Agencies focus on solving Hwy. 89 traffic problems
With several residential and resort developments proposed for the neighborhood, Truckee’s Highway 89 South corridor is bracing itself for an assault of heavy traffic from Squaw Valley to Donner Pass Road.
The success of the road’s overhaul will depend largely on how officials from various agencies cooperate to handle the traffic demands that Truckee faces. Traffic conditions on many portions of Hwy. 89 South already rank at or close to the worst service level possible.
“This is no longer a lazy town that closes up,” said Eddie Prado, owner of the Village Pizzeria in the Crossroads Center on Deerfield Drive.
“We’re not happy with the traffic, but we need it,” he said.

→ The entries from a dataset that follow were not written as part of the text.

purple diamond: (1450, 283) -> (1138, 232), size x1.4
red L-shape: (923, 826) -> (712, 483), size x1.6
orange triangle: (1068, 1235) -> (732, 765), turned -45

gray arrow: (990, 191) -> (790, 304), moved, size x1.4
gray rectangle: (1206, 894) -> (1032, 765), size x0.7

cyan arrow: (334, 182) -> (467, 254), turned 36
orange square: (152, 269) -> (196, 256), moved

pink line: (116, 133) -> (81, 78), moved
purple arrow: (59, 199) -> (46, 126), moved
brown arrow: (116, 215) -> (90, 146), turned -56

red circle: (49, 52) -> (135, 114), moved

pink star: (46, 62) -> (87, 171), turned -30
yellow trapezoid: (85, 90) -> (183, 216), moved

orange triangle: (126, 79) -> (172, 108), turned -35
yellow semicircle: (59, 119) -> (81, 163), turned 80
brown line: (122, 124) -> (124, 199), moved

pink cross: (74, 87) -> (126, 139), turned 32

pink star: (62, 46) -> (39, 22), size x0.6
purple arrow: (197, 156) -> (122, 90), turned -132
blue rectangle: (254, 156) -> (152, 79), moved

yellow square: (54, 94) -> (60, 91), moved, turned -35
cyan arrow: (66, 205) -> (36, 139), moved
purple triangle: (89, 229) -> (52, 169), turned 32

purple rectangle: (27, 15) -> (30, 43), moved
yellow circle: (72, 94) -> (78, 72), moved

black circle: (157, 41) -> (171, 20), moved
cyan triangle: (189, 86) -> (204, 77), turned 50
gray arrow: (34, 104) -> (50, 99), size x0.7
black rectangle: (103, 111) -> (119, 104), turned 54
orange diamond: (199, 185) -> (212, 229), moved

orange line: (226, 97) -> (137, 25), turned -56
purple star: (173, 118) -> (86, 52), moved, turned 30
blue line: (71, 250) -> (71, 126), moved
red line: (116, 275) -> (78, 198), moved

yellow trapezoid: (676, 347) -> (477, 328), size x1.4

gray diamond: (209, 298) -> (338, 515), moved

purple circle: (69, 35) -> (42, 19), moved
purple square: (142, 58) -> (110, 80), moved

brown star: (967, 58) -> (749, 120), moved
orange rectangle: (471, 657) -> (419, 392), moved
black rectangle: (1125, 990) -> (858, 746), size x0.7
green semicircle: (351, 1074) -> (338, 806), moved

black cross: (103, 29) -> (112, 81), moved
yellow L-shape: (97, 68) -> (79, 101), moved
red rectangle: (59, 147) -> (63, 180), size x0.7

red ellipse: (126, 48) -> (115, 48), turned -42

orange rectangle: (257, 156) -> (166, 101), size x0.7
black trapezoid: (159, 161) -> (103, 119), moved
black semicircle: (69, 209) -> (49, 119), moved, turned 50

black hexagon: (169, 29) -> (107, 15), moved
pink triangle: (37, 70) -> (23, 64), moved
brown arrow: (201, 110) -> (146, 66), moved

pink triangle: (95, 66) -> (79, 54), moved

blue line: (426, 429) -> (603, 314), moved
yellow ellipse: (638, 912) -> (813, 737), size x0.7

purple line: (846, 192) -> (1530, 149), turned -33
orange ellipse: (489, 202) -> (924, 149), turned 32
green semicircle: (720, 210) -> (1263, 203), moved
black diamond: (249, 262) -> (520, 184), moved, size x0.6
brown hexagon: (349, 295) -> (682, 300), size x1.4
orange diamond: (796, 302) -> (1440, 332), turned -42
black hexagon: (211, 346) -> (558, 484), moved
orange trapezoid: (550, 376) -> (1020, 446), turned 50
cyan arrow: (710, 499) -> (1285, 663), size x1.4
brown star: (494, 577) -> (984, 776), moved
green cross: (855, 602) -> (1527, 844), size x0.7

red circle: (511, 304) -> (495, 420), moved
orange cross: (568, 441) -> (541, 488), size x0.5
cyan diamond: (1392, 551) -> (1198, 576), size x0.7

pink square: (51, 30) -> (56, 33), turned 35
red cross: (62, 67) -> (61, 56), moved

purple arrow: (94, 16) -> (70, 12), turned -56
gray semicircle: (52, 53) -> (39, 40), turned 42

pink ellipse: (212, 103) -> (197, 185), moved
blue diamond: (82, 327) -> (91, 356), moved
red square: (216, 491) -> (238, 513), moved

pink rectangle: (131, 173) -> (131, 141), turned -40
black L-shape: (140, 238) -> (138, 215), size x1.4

“The only way we can get more business is to get more traffic,” he added, saying, “we still pay these big San Francisco rents.”
At the crossroads of Interstate 80 and Hwy. 89 South, Prado’s business is one of many that will likely feel the brunt of the traffic from several developments planned for the area, including proposed residential complexes at Deerfield Drive and the McIver property.
The immediate impact will be from the proposed Village at Squaw Valley residential and commercial development. The project’s April draft environmental impact report admits that there will be “cumulatively significant and unavoidable” impacts on traffic circulation on the entire Hwy. 89 South area.
Intrawest, the project’s developer, has agreed to mitigation measures including putting in a traffic light at the junction of Hwy. 89 and West River Street, as well as a second northbound through lane, both of which could be underway in May and June of next year. Some mitigation fees might even contribute to the proposed roundabouts.
Part of the reason that the agencies are waiting to make more accurate assessments is that traffic studies made by the separate groups differ widely. Participants admit that studying traffic is not an exact science.
“Truckee is a tough place to do traffic studies,” said Jim Brake, traffic operations manager for Caltrans Division Three, citing seasonal variation and the many weekend drivers.
Brake also said that it is unusual for counties to share mitigation fees, but added that authorities in Martis Valley have been successful in exactly such a program.
Another difficult section of the roadway is the so-called “mousehole” where the railroad passes over a narrow tunnel over Hwy. 89. The mousehole presents more funding difficulties because of the high cost of reconstruction.
“The trick in this will be the funding,” said Dan Landon, Nevada County transportation director. “We hope to work with Caltrans, use some money we have and get funding from the state,” but added that this might not cover the full cost of renovation.
“We are working in conjunction with the town looking to determine what the feelings of the community are,” he said, but added that “at this point we do not have money to make the complete fix.”
Dan Wilkins, Truckee town engineer, said “we’d be doing good if it was done in 10 years.”
Caltrans will participate in most of the projects beginning with new traffic lights at the I-80 offramp where roundabouts are being considered.
“I’m not sure how strong the town will come out on roundabouts. Cooperation will depend on that,” said Brake. He added that the signalization will be completed in the meantime for safety purposes.
State and county agencies are cooperating to alleviate the situation, but several transportation and planning officials said that beyond their plans they can only hope for the best.
Landon is positive that cooperation will work to make the “levels of (transportation) service generally acceptable.”
“Ultimately it will all come out in the wash,” said Zicker.
“We need the traffic. There’s no choice,” said Prado. “I’d love it to be a lazy little town, but those days are over.”